Happy Earth Day folks, or as we like to call it: Guilt Day. And, of all the people who are going to spend today hoping to shame you into remorse for being a dirty, rotten, polluter who is gradually destroying Mother Earth through your brazen use of automobiles and the reckless abandon with which you utilize incandescent light bulbs (aka: light bulbs that actually produce light), is anyone more annoyingly hypocritical than the denizens of Hollywood?
Oh sure, some celebs take a break from their jet-set lives to set a good example for us ignorant proles. Leo DiCaprio rides his bike around Manhattan and Cameron Diaz doesn’t “always flush” (way too much information) after visiting the powder room. Whew! The earth can breathe easy, knowing that Diaz isn’t going to complete her deposit until the stench gets so bad that the neighbors complain. Jessica Beal climbed Mt. Kilimanjaro to “raise awareness about global warming,” something she could presumably have done without flying halfway around the world and consuming God-only-knows how many resources in order to mount a self-serving expedition. And then there’s Gwyneth Paltrow who encourages people to buy “eco-friendly” clothes from designer Stella McCartney, which sounds like a fine idea until one considers the amount of green needed to purchase McCartney green designs.
The ultimate irony when it comes to Hollywood types preaching about saving the planet involves what the unwashed masses are supposed to do in order to achieve that goal. We are charged with the weighty responsibility of lowering our carbon footprints. How to do that? We need to consume less, stick to the essentials, and take care to purchase only the items we really need from companies that carefully manage their carbon footprints.
What would happen, do you think, if we applied that test to Hollywood itself, to the production and distribution of motion pictures? There’s nothing essential about going to see a flick. The energy needed to transport actors and crew to location, along with the resources consumed to produce, promote, and distribute films, to say nothing of all of the greenhouse gases emitted by movie-goers driving to theaters has to involve some staggering numbers.
As part of another insufferable environmental lecture, James Cameron told Politico: “Look at Avatar: It’s good for the environment and it’s good for the economy.” While I’m sure that Avatar was good for James Cameron’s personal economy, there’s not a lot of sense to be found in his self-serving declaration. If anyone ever measured Avatar’s carbon-footprint (and, come to think of it, I really wish I had the time to do just that), given the amount of time, effort, and energy it took to complete that film, one would, I suspect, grade Avatar pretty high on the list of the most carbon-intensive movies in history.

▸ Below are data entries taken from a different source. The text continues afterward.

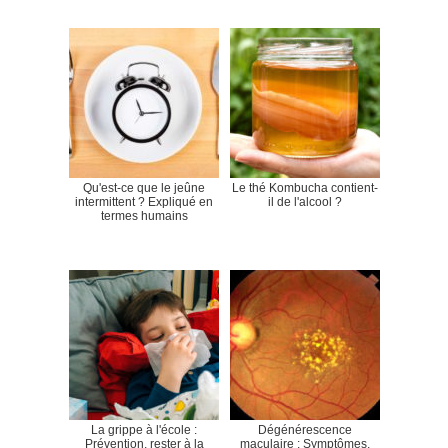
Qu'est-ce que le jeûne
Le thé Kombucha contient-
intermittent ? Expliqué en
il de l'alcool ?
termes humains
La grippe à l'école :
Dégénérescence
Prévention, rester à la
maculaire : Symptômes,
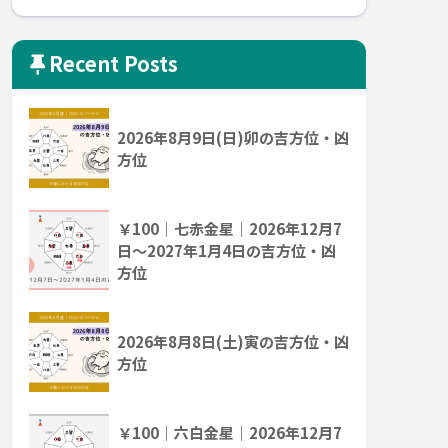
Recent Posts
2026年8月9日(日)卯の吉方位・凶
方位
￥100｜七赤金星｜2026年12月7
日～2027年1月4日の吉方位・凶
方位
2026年8月8日(土)寅の吉方位・凶
方位
￥100｜六白金星｜2026年12月7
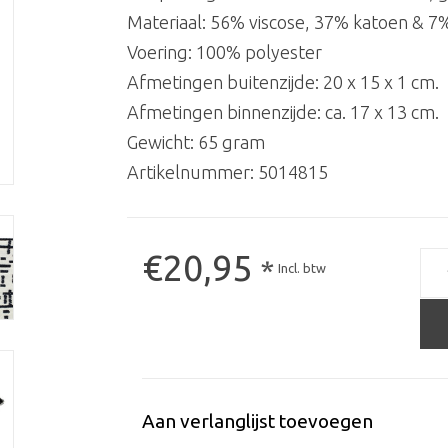
Materiaal: 56% viscose, 37% katoen & 7
Voering: 100% polyester
Afmetingen buitenzijde: 20 x 15 x 1 cm.
Afmetingen binnenzijde: ca. 17 x 13 cm.
Gewicht: 65 gram
Artikelnummer:
5014815
€20,95
*
Incl. btw
Aan verlanglijst toevoegen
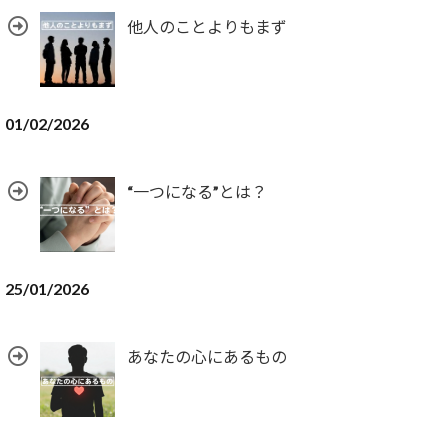
他人のことよりもまず
01/02/2026
“一つになる”とは？
25/01/2026
あなたの心にあるもの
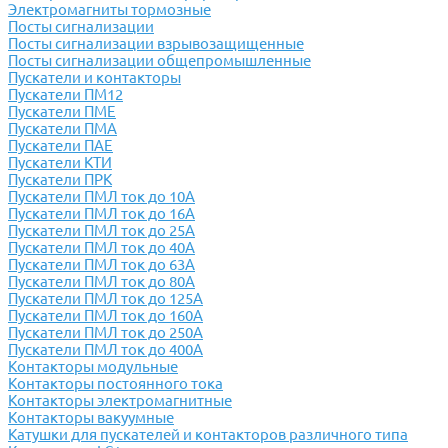
Электромагниты тормозные
Посты сигнализации
Посты сигнализации взрывозащищенные
Посты сигнализации общепромышленные
Пускатели и контакторы
Пускатели ПМ12
Пускатели ПМЕ
Пускатели ПМА
Пускатели ПАЕ
Пускатели КТИ
Пускатели ПРК
Пускатели ПМЛ ток до 10А
Пускатели ПМЛ ток до 16А
Пускатели ПМЛ ток до 25А
Пускатели ПМЛ ток до 40А
Пускатели ПМЛ ток до 63А
Пускатели ПМЛ ток до 80А
Пускатели ПМЛ ток до 125А
Пускатели ПМЛ ток до 160А
Пускатели ПМЛ ток до 250А
Пускатели ПМЛ ток до 400А
Контакторы модульные
Контакторы постоянного тока
Контакторы электромагнитные
Контакторы вакуумные
Катушки для пускателей и контакторов различного типа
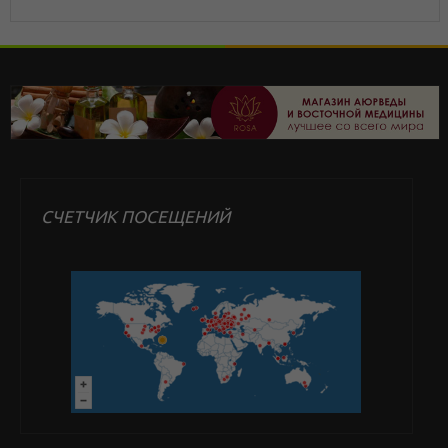
СЧЕТЧИК ПОСЕЩЕНИЙ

If “eco-friendly” celebs were reflective and honest, they wouldn’t wag their fingers at you – they would rush to shake your hand. In a mere forty years you have funded a stunning ecological clean up that is unprecedented in the history of the planet. You have paid the cost of environmental controls – in terms of the price of your vehicles and the gasoline that powers them, the bills from power plants that send you electricity, in our water bills and the costs buried within the price of a host of consumer products – that have turned the United States indelibly green.
Don’t let anyone, least of all Hollywood, make you feel guilty today, America. You’ve done your part to clean up this nation and then some. Leonardo DiCaprio may not acknowledge the price you have paid, but those of us at Big Blogs do. We live in a country that is far, far cleaner than it was when the environmentalists first “celebrated” Guilt Day forty years ago. You made that happen, and you should be damned proud that you did.